Des techniciens de l’ambulance et du transport sanitaire ont observé un sit-in, ce mercredi à Rabat, pour dénoncer le chômage persistant au sein de leur profession et le blocage des recrutements dans le secteur public. Cette action de protestation vise à interpeller le ministère de la Santé et de la Protection sociale sur l’absence de postes budgétaires pour des centaines de diplômés, alors que les besoins en personnel qualifié dans les services d’urgence sont criants.
Les organisateurs du mouvement, des représentants syndicaux, estiment que plus de 400 diplômés des instituts spécialisés sont actuellement sans emploi. Cette situation résulterait d’une insuffisance de postes ouverts lors des concours publics et d’une absence de programmation claire des recrutements par les autorités.
Un paradoxe entre besoins et emplois
Les syndicats dénoncent un paradoxe structurel. D’un côté, le système de santé marocain souffre d’un déficit en ressources humaines, particulièrement dans les interventions d’urgence et le transport sanitaire. De l’autre, une catégorie entière de professionnels formés spécifiquement pour ces missions se retrouve exclue du marché de l’emploi public.
Dans des mémorandums adressés au ministère, les protestataires pointent également une forme de marginalisation institutionnelle de leur spécialité. Ils estiment que le métier de technicien ambulancier est souvent relégué au second plan dans les politiques publiques de santé, malgré son rôle essentiel dans la chaîne de soins.
Des conséquences sur la qualité des soins
Les professionnels mettent en garde contre les répercussions directes de cette pénurie organisée sur la qualité des services. Le recours à du personnel non spécialisé pour assurer des missions de transport sanitaire est régulièrement évoqué.

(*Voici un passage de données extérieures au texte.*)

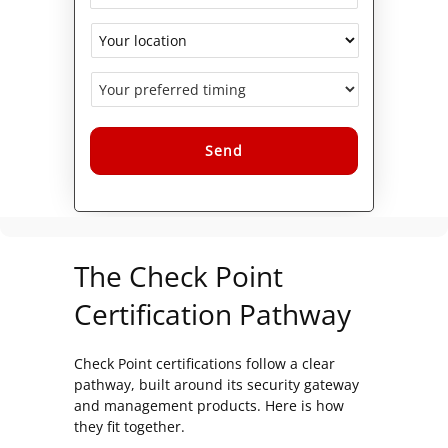
Alternative:
The Check Point
Certification Pathway
Check Point certifications follow a clear
pathway, built around its security gateway
and management products. Here is how
they fit together.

Cette pratique pourrait comporter des risques en matière de prise en charge des patients et de sécurité lors des interventions.

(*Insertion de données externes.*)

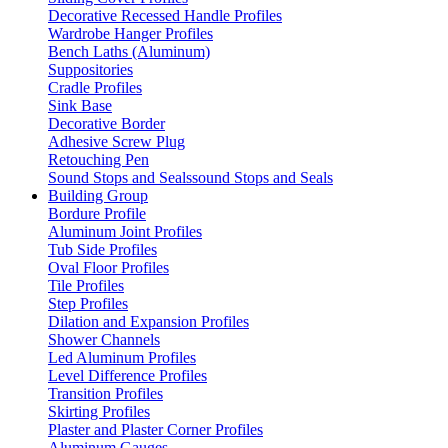
Decorative Recessed Handle Profiles
Wardrobe Hanger Profiles
Bench Laths (Aluminum)
Suppositories
Cradle Profiles
Sink Base
Decorative Border
Adhesive Screw Plug
Retouching Pen
Sound Stops and Sealssound Stops and Seals
Building Group
Bordure Profile
Aluminum Joint Profiles
Tub Side Profiles
Oval Floor Profiles
Tile Profiles
Step Profiles
Dilation and Expansion Profiles
Shower Channels
Led Aluminum Profiles
Level Difference Profiles
Transition Profiles
Skirting Profiles
Plaster and Plaster Corner Profiles
Aluminum Gauges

La mobilisation de Rabat traduit une montée de la pression sociale autour de cette question. Elle manifeste la volonté des techniciens ambulanciers d’obtenir une réponse concrète des autorités concernant l’avenir de leur profession et l’intégration des diplômés.
Les principales revendications
Parmi les demandes formulées par les protestataires figure l’ouverture immédiate de postes budgétaires en adéquation avec le nombre de diplômés disponibles. Ils réclament également l’organisation régulière et prévisible de concours de recrutement.
Les techniciens ambulanciers demandent une meilleure reconnaissance statutaire de leur profession. Ils appellent à une réforme globale du secteur pour les intégrer pleinement dans la stratégie nationale de santé. Cette intégration est notamment souhaitée dans le cadre des réformes en cours liées à la généralisation de la protection sociale.
Cette grogne professionnelle met en lumière une problématique plus large de gestion des ressources humaines dans le système de santé marocain. Elle illustre les tensions entre des besoins opérationnels croissants sur le terrain et des contraintes budgétaires persistantes au niveau de l’administration.
La situation actuelle risque d’élargir le fossé entre la formation dispensée et les débouchés professionnels offerts. Cet écart pourrait, à terme, nuire à l’efficacité globale du service public de santé et à la qualité de la prise en charge des patients.
Les organisateurs du sit-in attendent désormais une réponse formelle du ministère de la Santé et de la Protection sociale à leurs mémorandums. La poursuite ou l’escalade du mouvement de protestation dépendra largement de la nature des engagements pris par les autorités pour débloquer les recrutements et ouvrir de nouveaux postes budgétaires.